### Task item
In the listing below, the answer starts at the line that has "Цифровой репитер DS20T-DCS" and stops after the line that has "KROKS KAA10-1700/4200 U-BOX"; please repeat that part exactly and nothing more.

- Opening Delimiter -

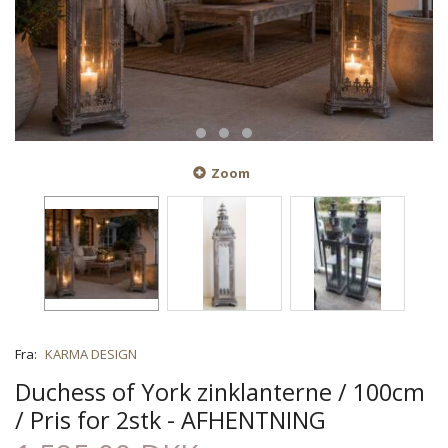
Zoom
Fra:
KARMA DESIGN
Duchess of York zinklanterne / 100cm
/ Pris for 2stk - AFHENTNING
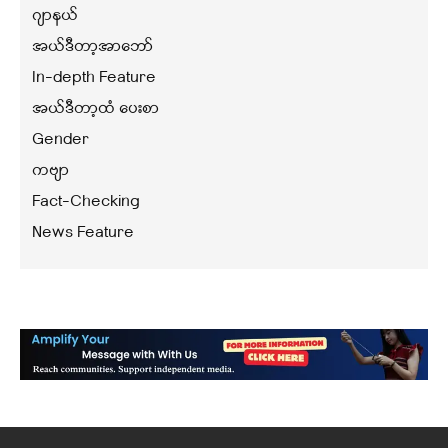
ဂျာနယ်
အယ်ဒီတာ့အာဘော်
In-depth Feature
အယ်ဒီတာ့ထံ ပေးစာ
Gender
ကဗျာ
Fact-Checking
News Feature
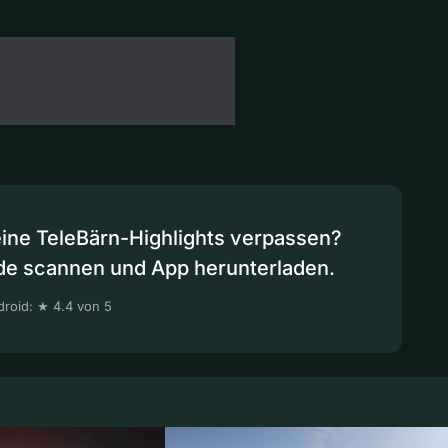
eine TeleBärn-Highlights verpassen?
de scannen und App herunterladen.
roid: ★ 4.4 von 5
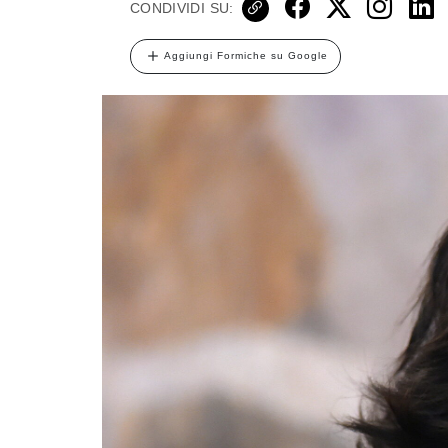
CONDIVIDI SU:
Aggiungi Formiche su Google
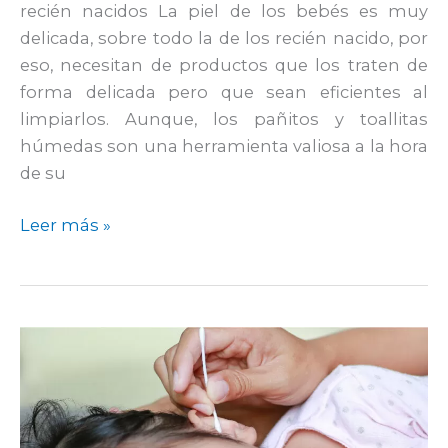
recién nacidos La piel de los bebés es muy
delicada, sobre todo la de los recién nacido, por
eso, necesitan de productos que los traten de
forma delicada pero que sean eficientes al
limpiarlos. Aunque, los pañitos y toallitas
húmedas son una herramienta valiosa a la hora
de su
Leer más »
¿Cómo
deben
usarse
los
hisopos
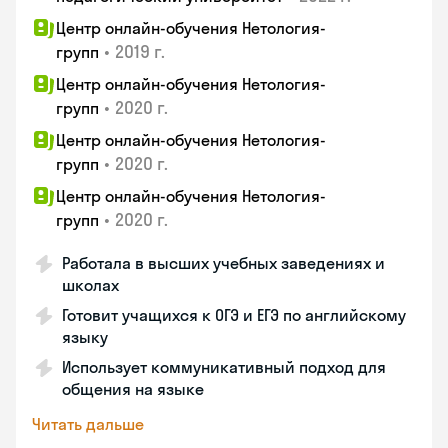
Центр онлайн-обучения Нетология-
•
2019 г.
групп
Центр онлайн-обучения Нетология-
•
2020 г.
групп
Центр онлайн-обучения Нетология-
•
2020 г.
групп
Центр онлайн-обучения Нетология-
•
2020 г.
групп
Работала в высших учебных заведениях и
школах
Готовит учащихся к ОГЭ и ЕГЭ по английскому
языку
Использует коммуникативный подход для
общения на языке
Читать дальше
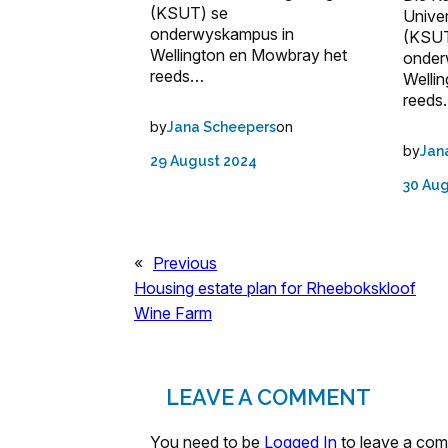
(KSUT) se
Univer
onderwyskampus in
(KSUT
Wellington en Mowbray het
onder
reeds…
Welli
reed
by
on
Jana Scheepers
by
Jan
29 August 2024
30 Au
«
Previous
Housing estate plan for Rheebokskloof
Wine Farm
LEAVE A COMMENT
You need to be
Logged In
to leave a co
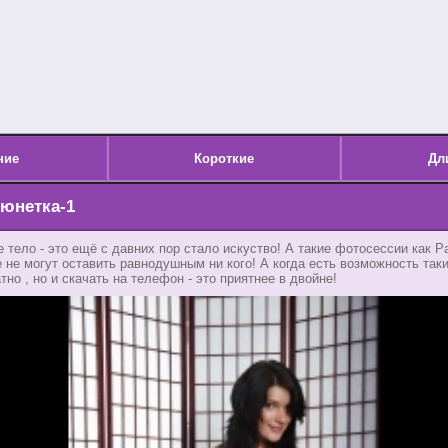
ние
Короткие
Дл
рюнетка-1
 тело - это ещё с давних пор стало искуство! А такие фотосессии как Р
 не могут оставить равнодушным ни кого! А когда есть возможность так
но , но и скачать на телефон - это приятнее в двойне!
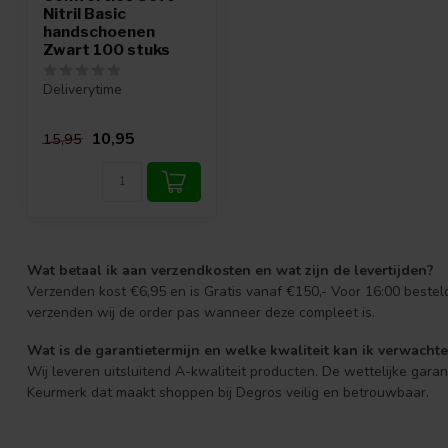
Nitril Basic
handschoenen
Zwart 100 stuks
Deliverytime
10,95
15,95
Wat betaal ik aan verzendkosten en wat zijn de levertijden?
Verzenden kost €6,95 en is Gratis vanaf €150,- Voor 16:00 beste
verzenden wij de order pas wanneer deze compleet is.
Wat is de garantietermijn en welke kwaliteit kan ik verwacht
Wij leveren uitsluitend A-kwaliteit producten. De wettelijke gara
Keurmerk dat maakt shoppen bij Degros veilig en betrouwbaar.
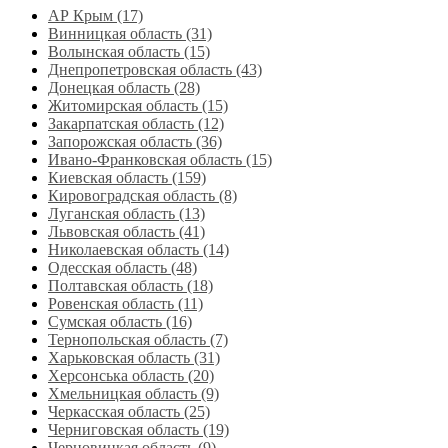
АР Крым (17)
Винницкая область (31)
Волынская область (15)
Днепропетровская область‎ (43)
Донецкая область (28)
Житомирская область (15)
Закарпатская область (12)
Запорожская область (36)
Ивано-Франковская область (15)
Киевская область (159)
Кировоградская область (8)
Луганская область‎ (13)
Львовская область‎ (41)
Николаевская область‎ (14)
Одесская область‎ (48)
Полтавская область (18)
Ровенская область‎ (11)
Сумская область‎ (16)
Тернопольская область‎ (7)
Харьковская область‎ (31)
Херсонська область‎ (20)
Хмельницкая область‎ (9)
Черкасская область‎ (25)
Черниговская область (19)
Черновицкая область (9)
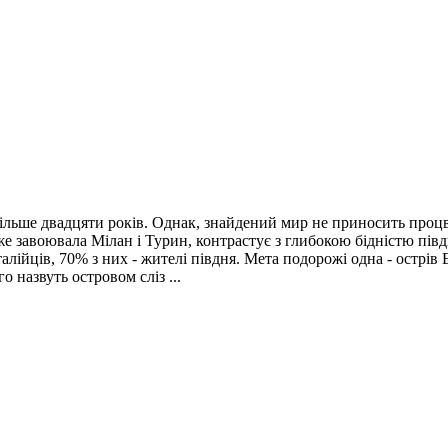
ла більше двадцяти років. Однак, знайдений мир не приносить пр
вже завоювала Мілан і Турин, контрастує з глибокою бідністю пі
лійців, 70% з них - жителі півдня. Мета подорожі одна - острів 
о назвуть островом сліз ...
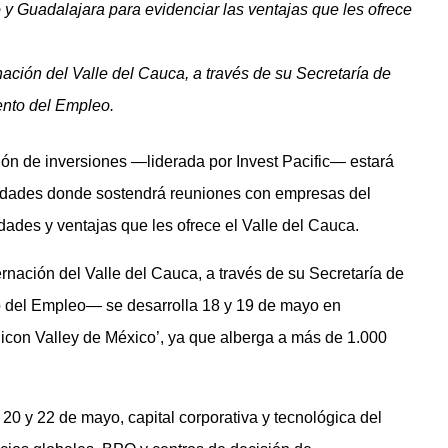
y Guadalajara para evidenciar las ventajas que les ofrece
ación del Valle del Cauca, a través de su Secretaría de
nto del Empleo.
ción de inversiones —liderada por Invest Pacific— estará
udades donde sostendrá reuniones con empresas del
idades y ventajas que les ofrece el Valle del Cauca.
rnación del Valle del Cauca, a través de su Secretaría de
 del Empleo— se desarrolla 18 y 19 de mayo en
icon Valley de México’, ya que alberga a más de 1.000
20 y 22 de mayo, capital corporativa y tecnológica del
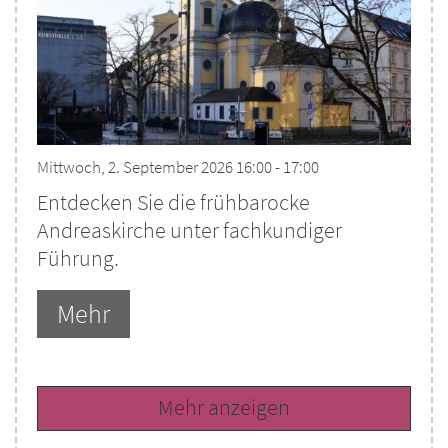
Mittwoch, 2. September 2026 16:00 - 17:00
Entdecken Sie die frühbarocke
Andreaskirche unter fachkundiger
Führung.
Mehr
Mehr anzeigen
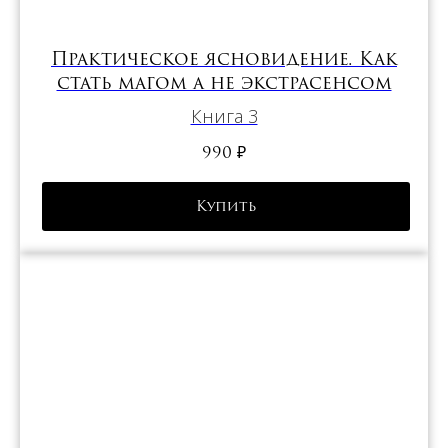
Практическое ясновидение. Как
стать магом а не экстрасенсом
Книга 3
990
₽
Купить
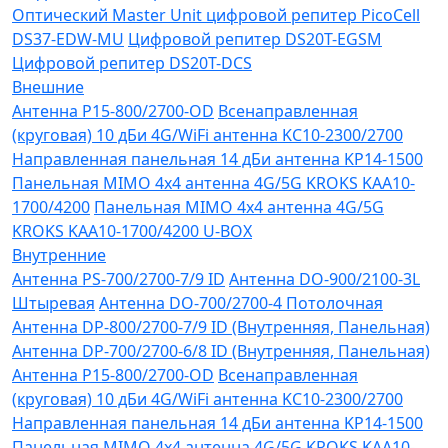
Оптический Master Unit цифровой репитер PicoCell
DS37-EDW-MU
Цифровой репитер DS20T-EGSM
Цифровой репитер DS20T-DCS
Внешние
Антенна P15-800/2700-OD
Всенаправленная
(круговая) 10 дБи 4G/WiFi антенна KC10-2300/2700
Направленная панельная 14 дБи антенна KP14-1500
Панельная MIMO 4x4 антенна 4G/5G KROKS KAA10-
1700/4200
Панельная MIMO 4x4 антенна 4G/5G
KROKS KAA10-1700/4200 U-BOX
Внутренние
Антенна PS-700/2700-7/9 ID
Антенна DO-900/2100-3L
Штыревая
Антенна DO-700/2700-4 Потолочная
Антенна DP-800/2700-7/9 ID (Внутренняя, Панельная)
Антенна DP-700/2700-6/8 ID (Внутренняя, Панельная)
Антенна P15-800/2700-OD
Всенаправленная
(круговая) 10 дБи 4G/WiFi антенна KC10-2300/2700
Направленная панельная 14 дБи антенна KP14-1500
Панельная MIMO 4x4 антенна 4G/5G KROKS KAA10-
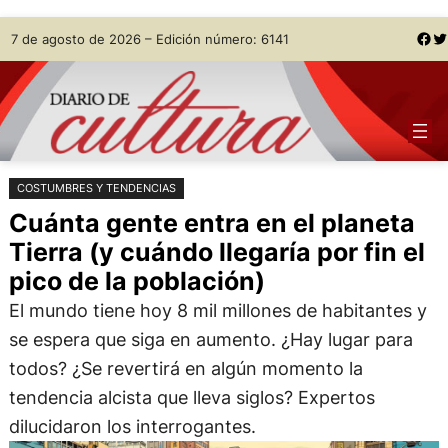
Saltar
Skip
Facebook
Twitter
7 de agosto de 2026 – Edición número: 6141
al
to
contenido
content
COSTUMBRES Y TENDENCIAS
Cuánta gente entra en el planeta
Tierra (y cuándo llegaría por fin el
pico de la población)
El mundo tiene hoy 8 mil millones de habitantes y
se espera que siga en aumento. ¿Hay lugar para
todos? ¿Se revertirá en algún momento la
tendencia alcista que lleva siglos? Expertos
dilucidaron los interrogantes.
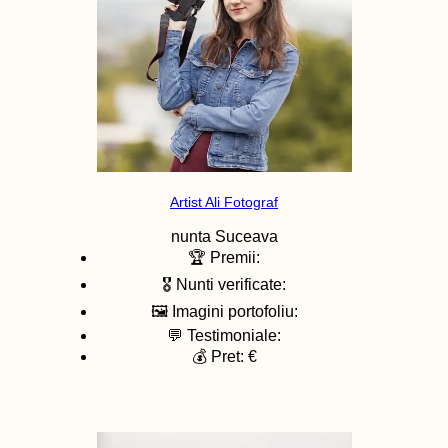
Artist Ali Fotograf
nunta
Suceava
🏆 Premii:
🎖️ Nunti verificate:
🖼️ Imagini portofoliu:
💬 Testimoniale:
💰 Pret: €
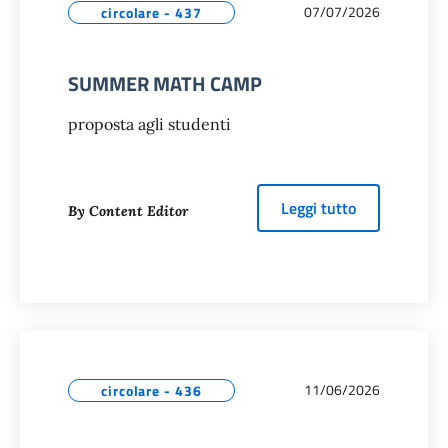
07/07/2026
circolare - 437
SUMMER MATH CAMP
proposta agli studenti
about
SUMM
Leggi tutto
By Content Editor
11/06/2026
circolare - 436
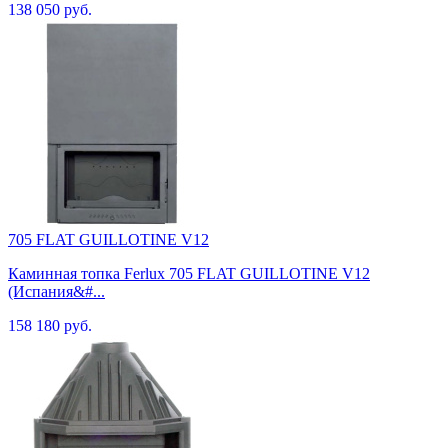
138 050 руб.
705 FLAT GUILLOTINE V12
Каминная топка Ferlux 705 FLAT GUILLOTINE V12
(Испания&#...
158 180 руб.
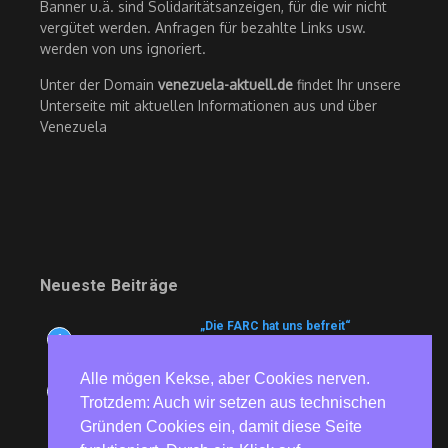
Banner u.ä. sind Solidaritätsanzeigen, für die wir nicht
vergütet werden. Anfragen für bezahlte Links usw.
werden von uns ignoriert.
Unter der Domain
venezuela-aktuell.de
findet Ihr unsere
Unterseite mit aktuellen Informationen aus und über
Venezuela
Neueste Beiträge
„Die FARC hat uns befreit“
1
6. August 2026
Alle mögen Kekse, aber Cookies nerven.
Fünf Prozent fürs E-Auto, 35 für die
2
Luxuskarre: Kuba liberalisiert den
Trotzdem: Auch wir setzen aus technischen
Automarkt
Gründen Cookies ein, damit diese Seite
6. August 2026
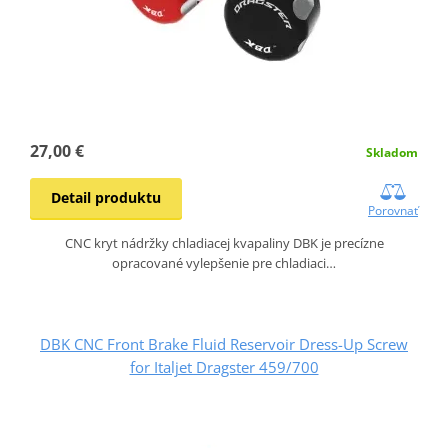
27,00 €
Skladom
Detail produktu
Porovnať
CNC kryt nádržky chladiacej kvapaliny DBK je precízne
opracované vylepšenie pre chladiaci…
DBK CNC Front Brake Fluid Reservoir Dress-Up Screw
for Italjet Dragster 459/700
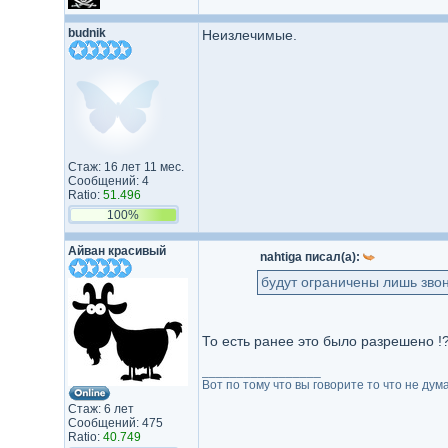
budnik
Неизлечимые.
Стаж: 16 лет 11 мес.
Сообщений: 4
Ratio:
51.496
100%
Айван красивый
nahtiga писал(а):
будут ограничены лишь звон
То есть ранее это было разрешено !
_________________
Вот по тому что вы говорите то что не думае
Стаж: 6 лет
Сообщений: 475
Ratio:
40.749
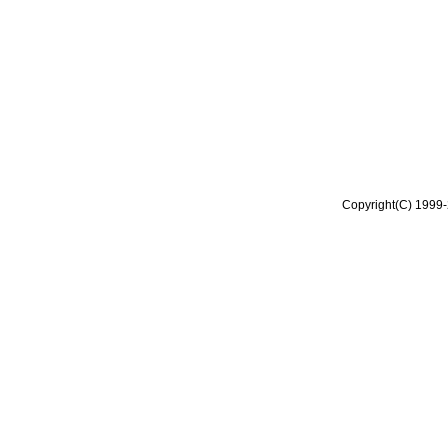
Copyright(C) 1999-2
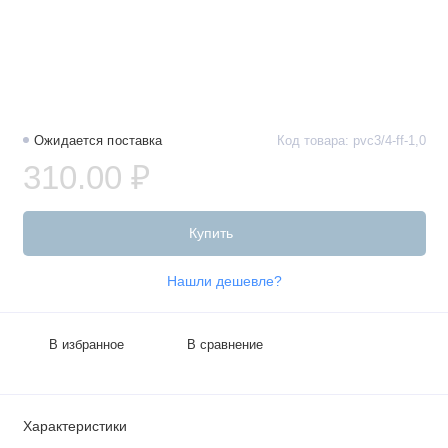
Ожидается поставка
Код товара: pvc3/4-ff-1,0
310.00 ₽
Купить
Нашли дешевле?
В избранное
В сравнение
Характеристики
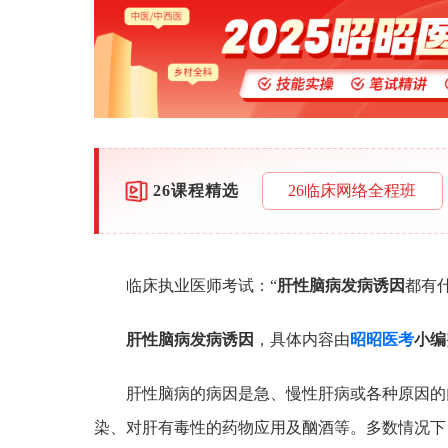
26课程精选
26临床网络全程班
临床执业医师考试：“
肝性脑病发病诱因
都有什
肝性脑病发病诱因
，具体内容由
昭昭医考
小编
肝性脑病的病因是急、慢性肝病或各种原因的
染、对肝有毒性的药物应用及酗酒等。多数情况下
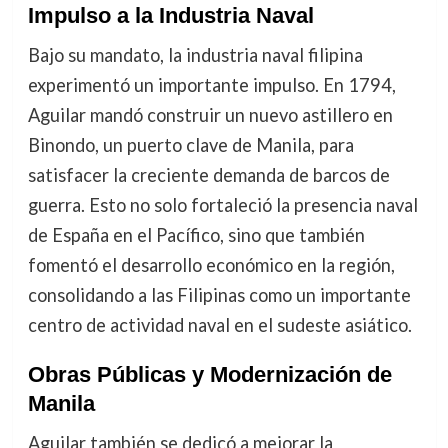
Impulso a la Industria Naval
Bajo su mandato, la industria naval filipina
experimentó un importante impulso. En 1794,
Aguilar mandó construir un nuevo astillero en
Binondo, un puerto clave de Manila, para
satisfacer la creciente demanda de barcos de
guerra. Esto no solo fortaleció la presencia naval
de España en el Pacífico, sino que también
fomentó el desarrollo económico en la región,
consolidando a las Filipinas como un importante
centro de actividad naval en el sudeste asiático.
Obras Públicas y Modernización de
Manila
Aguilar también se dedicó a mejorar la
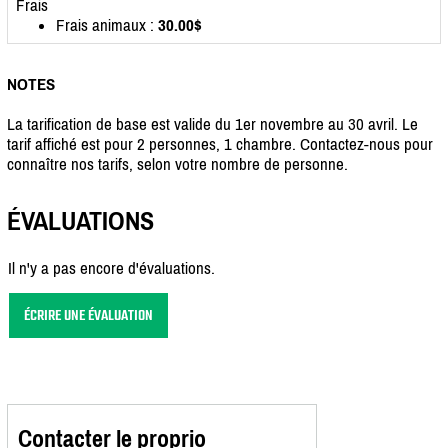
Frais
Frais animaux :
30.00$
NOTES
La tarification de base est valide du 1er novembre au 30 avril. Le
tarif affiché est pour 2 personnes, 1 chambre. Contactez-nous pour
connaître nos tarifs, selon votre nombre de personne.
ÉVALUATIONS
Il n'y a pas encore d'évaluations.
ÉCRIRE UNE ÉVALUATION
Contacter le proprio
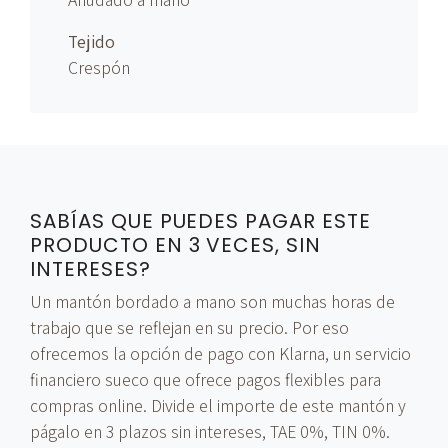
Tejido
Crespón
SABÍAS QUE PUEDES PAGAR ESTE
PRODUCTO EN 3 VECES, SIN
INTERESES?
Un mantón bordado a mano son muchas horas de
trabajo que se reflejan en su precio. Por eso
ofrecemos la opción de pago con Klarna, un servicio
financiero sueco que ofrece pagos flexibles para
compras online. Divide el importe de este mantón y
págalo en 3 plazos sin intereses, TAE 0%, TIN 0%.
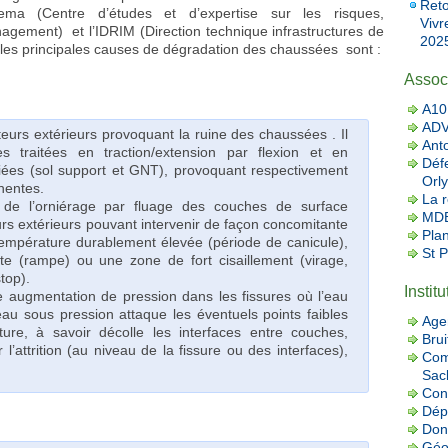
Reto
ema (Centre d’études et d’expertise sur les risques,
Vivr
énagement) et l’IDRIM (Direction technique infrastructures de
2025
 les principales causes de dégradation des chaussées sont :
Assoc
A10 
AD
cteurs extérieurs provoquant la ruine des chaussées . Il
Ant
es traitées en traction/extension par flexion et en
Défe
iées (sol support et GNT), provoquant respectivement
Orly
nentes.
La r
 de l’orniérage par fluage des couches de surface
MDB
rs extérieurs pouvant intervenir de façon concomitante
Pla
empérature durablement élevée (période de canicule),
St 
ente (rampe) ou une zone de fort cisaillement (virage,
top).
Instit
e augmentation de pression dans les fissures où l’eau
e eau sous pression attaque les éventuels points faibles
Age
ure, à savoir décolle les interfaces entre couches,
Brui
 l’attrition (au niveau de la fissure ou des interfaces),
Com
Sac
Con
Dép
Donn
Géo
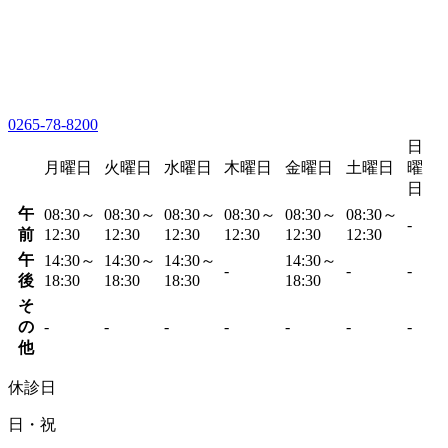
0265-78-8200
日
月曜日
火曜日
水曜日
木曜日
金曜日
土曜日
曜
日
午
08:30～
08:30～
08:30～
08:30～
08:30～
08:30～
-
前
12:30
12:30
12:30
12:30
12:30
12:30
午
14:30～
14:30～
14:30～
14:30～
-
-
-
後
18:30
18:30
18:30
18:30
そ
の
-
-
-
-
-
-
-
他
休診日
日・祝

- Closing Delimiter -

### Written answer
Цифровой репитер DS20T-DCS
Внешние
Антенна P15-800/2700-OD
Всенаправленная
(круговая) 10 дБи 4G/WiFi антенна KC10-2300/2700
Направленная панельная 14 дБи антенна KP14-1500
Панельная MIMO 4x4 антенна 4G/5G KROKS KAA10-
1700/4200
Панельная MIMO 4x4 антенна 4G/5G
KROKS KAA10-1700/4200 U-BOX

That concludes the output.